EXERCISE DIRECTIONS
What lines of the data below hold "section"? Show them.
Start of DATA SHOWN
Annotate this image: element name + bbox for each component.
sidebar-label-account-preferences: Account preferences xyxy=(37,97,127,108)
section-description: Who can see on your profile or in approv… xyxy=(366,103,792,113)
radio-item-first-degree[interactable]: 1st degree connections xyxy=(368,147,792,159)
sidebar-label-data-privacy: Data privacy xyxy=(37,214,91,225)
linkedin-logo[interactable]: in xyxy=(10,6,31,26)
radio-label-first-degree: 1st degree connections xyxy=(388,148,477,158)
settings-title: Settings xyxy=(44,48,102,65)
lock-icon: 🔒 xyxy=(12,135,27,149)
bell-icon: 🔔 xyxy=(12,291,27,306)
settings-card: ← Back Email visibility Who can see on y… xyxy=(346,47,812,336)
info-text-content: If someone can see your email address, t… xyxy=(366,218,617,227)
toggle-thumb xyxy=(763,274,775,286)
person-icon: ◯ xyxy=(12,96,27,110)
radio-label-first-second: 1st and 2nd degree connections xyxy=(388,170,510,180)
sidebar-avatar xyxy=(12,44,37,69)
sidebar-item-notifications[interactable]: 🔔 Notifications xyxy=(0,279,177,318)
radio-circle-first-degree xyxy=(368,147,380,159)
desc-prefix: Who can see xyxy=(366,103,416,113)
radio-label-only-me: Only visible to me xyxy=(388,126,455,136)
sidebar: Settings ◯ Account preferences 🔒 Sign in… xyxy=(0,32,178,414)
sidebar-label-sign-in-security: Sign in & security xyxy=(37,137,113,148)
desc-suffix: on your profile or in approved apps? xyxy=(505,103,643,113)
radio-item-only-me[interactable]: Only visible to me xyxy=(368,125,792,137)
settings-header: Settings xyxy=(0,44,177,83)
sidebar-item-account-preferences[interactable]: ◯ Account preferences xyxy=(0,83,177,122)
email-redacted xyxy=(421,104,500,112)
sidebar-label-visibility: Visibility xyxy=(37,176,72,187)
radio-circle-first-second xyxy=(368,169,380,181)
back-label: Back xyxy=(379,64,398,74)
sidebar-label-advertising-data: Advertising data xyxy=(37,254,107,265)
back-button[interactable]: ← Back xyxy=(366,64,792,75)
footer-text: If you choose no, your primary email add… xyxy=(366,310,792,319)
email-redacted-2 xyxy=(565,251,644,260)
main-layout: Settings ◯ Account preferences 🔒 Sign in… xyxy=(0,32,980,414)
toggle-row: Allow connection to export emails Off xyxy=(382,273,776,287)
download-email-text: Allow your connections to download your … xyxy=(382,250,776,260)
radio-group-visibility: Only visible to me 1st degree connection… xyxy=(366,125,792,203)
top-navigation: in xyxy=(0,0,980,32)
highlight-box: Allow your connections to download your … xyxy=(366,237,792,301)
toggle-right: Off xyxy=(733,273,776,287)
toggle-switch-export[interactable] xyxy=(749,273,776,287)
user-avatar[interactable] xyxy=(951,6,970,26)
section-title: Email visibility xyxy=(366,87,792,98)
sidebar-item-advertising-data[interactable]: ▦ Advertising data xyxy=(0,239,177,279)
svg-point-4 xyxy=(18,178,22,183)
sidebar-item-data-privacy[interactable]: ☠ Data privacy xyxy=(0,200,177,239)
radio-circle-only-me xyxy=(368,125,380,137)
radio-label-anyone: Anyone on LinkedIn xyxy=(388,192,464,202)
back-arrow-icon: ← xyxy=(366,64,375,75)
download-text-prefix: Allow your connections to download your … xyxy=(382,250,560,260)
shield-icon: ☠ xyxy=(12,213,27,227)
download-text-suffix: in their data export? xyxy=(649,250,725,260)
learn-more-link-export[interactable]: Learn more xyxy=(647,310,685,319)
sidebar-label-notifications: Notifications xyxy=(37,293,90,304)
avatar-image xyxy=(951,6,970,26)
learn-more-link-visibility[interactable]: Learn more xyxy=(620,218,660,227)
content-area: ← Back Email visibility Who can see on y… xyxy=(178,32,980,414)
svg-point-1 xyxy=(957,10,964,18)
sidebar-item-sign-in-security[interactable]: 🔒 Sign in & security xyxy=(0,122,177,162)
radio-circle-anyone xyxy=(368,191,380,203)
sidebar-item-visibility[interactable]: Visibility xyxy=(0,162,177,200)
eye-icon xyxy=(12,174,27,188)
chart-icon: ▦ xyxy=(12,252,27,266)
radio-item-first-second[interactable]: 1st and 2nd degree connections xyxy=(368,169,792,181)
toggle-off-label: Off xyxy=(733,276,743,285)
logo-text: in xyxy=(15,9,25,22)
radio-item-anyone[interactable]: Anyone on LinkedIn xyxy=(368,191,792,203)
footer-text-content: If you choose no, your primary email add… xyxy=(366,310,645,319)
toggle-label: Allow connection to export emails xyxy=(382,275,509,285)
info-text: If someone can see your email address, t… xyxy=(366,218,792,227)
End of DATA SHOWN
EXERCISE SOLUTION
section-description: Who can see on your profile or in approv… xyxy=(366,103,792,113)
section-title: Email visibility xyxy=(366,87,792,98)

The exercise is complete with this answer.